給湯器が点火しない?エラー111の原因と自分でできる解決策
毎日の生活に欠かせないお湯。突然蛇口から水しか出なくなると、本当に焦りますよね。特に冬場や忙しい朝に給湯器のエラーコード「111」が表示されると、どこをどう触ればいいのか不安になるものです。
給湯器のエラー111は、一言でいえば「点火不良」を知らせるサインです。お湯を作るための火がつかなかったという状態です。しかし、実はその多くが故障ではなく、ちょっとした確認や操作で改善できるケースも少なくありません。
この記事では、エラー111が表示された際にまず試すべき確認事項と、安全に対処するためのポイントを分かりやすく解説します。専門業者を呼ぶ前に、まずはご自身でできるチェックから始めてみましょう。
エラー111「点火不良」とはどんな状態?
給湯器は、ガスを燃焼させて熱を作り、水をお湯に変える機械です。エラー111は、この「ガスを燃やして着火する」という工程が、何らかの理由でうまくいかなかった時に表示されます。
火がつかない理由は様々ですが、主に「ガスの供給が止まっている」「燃焼に必要な空気が足りない」「点火するための部品の不具合」などが挙げられます。まずは落ち着いて、給湯器の状態を確認してみましょう。
まず最初に確認したい3つのポイント
エラーコードが出た際、真っ先に確認すべき項目です。故障と決めつける前に、これらが正常かどうかを見てください。
1. ガス栓やガスメーターの確認
意外と多いのが、ガス自体が供給されていないケースです。
ガス栓が閉まっていないか: 引っ越しや掃除の際に、誤ってガス栓を閉めてしまっていないか確認してください。
ガスメーター(マイコンメーター)の遮断: 長時間の使用や震度5相当以上の地震、急激なガス漏れの疑いがある場合、ガスメーターが安全装置としてガスを遮断することがあります。ガスメーターの表示ランプが点滅していないか確認してください。点滅している場合は、ガスメーターの復帰ボタンを押すことで再びガスが流れるようになります。
2. 他のガス機器は使えるか
給湯器以外のガス機器(コンロなど)も火がつかない場合、建物全体でガスが止まっている可能性があります。逆にコンロが使えるなら、ガス供給の問題ではなく、給湯器単体の問題である可能性が高まります。
3. リモコンの電源を入れ直す
パソコンやスマホと同じように、給湯器のリモコンも一時的なシステムエラーを起こすことがあります。

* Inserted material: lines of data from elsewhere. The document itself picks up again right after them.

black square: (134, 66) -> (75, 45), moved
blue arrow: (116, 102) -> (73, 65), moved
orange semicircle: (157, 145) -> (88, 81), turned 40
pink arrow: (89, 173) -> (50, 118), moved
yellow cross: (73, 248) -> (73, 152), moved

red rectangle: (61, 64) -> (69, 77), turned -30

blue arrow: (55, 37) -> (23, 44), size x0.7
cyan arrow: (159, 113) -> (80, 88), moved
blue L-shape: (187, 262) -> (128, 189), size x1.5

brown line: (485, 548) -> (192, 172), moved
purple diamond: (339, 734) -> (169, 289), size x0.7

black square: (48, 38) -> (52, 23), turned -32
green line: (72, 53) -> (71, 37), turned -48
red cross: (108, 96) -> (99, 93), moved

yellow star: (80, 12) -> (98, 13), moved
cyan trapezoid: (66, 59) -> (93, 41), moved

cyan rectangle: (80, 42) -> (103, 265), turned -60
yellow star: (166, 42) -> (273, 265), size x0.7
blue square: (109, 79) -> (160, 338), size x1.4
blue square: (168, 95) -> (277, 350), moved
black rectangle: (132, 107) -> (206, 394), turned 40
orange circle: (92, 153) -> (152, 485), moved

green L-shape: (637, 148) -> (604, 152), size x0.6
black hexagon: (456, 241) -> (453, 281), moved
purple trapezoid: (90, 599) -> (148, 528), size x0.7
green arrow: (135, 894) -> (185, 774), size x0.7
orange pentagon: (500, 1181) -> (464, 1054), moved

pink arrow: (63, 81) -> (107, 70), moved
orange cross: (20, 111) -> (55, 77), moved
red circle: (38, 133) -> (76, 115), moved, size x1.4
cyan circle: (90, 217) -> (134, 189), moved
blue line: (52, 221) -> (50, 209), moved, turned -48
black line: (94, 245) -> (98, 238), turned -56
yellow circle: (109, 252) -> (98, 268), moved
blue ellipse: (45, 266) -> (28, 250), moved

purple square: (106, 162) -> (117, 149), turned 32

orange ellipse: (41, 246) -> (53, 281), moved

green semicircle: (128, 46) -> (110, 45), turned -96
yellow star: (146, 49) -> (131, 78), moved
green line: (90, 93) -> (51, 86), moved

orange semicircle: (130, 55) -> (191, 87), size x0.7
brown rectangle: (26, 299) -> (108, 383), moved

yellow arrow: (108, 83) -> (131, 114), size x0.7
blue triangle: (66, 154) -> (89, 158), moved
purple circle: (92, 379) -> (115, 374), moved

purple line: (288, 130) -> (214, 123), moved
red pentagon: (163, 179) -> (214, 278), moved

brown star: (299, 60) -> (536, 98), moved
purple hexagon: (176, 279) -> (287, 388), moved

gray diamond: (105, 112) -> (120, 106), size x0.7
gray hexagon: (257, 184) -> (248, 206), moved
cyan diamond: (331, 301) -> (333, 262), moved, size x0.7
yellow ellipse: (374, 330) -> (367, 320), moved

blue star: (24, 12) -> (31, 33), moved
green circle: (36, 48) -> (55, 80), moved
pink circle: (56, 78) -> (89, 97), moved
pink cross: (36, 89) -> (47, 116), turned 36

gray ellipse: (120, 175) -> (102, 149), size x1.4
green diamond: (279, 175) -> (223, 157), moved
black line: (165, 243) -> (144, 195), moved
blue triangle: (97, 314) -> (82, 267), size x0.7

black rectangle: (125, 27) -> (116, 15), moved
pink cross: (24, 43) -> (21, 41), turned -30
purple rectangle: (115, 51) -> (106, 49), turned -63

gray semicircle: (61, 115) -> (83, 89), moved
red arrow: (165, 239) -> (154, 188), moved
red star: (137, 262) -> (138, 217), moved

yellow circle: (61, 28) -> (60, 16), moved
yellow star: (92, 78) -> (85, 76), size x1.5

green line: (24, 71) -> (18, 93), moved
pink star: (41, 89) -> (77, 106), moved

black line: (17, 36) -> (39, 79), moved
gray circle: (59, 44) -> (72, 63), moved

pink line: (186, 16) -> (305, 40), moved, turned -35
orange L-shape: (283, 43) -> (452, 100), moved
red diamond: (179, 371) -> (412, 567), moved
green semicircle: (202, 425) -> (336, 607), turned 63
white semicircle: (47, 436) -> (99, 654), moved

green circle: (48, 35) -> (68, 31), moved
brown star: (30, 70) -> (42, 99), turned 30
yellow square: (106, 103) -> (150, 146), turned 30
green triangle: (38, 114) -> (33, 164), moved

リモコンのスイッチを一度「切」にし、1分ほど待ってから再度「入」にしてみてください。これだけでエラーが解消し、正常に点火することもあります。
エラー111が繰り返し発生する場合の対処法
上記を試しても改善せず、何度もエラー111が表示される場合は、内部的なトラブルの可能性が考えられます。
燃焼効率の低下とメンテナンス
給湯器の内部には、空気を吸い込み燃焼させるための排気口や空気取り入れ口があります。ここにホコリや落ち葉、クモの巣などが詰まると、酸素が不足して点火しにくくなります。特に屋外に設置されている場合、周囲に物が置いていないか、排気口が塞がれていないかを確認してください。
凍結の影響
気温が極端に低い日は、給湯器内部の配管が凍結し、エラーが発生することがあります。この場合は、自然に解凍されるのを待つのが基本です。無理に熱湯をかけると配管が破損する恐れがあるため、注意が必要です。
専門業者に相談するタイミング
以下の状況に当てはまる場合は、無理に自分で解決しようとせず、速やかに管理会社や専門業者へ点検を依頼してください。
異音や異臭がする場合: 燃焼時に普段と違う音がする、あるいはガスの臭いがするなど、異常を感じた場合はすぐに使用を中止してください。
何度リセットしてもエラーが出る: 電源の入れ直しをしても直らない場合、点火プラグの劣化や基板の故障など、専門知識が必要な修理が必要な時期かもしれません。
設置から10年が経過している: 給湯器の標準的な設計耐用年数は約10年です。10年を過ぎてからのエラーは、経年劣化による寿命のサインであることが多いです。修理代が高額になる場合は、新しい機種への交換を検討するタイミングかもしれません。
まとめ:落ち着いて状況を見極めよう
エラー111が表示されると驚きますが、多くの場合、まずはガスの確認とリモコンの再起動で落ち着いて対処することができます。
ガス供給が止まっていないか確認
リモコンの電源を入れ直してみる
周囲に詰まり物がないか目視で確認
これらを試しても改善しない時は、焦らずに専門家を頼るのが最も安全で確実な方法です。給湯器は毎日使う大切な設備です。異常を感じたら早めに対処することで、突然のお湯トラブルを未然に防ぎ、快適な生活を守りましょう。